Not sure how you could read this essay and come to that conclusion. It definitely aligns with my own understanding, and his conclusions seem pretty reasonable (though the AI 2027/Situational Awareness part might be arguable)
Not sure how you could read this essay and come to that conclusion. It definitely aligns with my own understanding, and his conclusions seem pretty reasonable (though the AI 2027/Situational Awareness part might be arguable)
Absolutely:
> In order to predict where thinking and reasoning capabilities are going, it's important to understand the trail of thought that went into today's thinking LLMs.
No. You don't understand at all. They don't think. They don't reason. They are statistical word generators. They are very impressive at doing things like writing code, but they don't work the way that is being inferred here.
This is an outdated view.
People get the idea that just because LLMs are initially trained to predict word sequences, that's all they can do. This is not the case.
Transformers are general-purpose learning mechanisms. Word sequences are just the first thing we teach them. Then we train them more with human feedback. Then we sometimes hook them up to math and logic engines to train them some more, so they learn logical and mathematical reasoning. The article describes this process in a bit of detail.

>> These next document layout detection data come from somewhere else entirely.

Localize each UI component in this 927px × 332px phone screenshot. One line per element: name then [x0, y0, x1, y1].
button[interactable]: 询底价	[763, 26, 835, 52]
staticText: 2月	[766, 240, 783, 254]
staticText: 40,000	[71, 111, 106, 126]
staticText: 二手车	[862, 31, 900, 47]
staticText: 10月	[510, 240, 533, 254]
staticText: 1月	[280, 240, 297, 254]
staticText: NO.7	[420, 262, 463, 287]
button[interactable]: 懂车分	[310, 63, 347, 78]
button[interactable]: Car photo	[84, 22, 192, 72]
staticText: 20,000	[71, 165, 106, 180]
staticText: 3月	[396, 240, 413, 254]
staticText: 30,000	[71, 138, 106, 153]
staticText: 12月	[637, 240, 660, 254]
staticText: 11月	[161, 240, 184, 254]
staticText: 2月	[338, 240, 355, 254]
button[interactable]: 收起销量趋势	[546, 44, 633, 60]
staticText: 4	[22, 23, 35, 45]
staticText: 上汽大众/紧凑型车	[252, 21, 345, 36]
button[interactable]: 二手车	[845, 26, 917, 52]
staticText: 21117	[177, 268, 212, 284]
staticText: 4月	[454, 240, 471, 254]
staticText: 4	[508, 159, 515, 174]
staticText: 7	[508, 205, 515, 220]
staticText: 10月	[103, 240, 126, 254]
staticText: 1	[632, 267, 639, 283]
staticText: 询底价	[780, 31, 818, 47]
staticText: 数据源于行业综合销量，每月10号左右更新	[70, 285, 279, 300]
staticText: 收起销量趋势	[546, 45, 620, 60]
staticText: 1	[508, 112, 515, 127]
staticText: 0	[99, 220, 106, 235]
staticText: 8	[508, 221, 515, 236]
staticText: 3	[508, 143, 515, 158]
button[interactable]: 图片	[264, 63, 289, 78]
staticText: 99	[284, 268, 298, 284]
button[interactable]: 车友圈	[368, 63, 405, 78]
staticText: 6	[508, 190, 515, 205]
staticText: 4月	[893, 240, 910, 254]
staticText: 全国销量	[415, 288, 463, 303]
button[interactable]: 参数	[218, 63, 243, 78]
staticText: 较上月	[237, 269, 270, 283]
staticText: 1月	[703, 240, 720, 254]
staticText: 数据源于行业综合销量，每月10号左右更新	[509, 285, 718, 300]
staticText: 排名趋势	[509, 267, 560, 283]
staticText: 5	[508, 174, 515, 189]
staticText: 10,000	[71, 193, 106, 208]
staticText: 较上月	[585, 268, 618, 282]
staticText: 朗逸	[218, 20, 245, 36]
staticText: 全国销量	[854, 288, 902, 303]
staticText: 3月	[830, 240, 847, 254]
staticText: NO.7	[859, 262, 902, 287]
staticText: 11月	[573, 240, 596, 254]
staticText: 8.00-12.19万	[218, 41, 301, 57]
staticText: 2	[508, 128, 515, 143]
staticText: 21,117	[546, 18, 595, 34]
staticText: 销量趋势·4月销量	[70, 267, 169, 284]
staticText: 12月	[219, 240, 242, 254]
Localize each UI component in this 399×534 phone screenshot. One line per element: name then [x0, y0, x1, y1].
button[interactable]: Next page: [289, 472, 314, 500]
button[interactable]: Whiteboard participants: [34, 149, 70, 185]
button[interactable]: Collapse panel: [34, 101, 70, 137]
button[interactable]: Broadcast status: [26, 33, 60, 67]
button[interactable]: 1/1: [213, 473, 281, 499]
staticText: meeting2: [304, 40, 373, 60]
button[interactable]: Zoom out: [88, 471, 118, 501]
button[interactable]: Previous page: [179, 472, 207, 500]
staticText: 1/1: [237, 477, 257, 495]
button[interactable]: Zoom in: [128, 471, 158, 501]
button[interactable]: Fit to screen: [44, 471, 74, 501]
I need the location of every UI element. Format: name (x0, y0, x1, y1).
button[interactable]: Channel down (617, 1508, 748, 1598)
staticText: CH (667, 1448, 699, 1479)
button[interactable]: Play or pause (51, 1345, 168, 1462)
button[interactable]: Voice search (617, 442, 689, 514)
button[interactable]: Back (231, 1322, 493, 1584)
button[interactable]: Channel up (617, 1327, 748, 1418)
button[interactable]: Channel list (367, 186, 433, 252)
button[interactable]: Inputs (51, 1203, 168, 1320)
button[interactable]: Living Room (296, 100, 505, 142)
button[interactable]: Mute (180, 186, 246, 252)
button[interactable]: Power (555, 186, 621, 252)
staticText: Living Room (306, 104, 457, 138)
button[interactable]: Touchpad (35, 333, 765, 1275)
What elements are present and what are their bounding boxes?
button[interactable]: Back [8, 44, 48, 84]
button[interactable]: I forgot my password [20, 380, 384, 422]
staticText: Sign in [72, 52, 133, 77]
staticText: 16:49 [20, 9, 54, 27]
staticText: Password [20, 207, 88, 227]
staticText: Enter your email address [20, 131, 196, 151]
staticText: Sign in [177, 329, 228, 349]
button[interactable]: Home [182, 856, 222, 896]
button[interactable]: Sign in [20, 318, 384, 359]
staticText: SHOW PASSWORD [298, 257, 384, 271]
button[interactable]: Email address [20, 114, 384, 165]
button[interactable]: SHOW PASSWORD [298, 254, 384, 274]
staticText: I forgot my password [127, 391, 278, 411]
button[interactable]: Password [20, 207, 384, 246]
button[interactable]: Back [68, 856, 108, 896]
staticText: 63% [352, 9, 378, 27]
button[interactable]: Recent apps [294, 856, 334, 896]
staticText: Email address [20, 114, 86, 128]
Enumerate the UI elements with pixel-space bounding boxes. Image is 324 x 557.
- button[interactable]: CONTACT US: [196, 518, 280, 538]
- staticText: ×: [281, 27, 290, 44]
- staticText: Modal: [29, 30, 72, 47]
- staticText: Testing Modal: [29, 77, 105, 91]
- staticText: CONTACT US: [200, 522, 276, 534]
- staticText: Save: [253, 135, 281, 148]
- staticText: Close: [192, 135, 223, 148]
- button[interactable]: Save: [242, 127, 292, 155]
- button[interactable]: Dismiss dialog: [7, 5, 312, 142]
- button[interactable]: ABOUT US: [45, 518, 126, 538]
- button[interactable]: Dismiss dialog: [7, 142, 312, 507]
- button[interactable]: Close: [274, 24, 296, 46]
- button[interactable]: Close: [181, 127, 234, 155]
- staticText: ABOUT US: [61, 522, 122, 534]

With "reasoning models" we also let the model have some internal monologue before generating output, so it can "think through" the problem.
We didn't do all that with early LLMs. Those were just word predictors. But now we do those things, and that's why our lowly LLMs are writing huge software projects that actually work, and solving famous math problems that have been open challenges for half a century.
The weirdest part of all this is that LLMs started showing signs of reasoning with an internal world model even before we trained them for it specifically. Microsoft showed this in a famous paper back in (iirc) 2023. They showed that, for example, you could give GPT4 a list of odd-shaped objects that probably wouldn't appear together in any particular source text, ask GPT4 how to stack them so they wouldn't fall over, and GPT4 would come up with a good solution.
Finally, don't overlook the multimodal models, which work explicitly with images, video, and 3D world models in addition to text.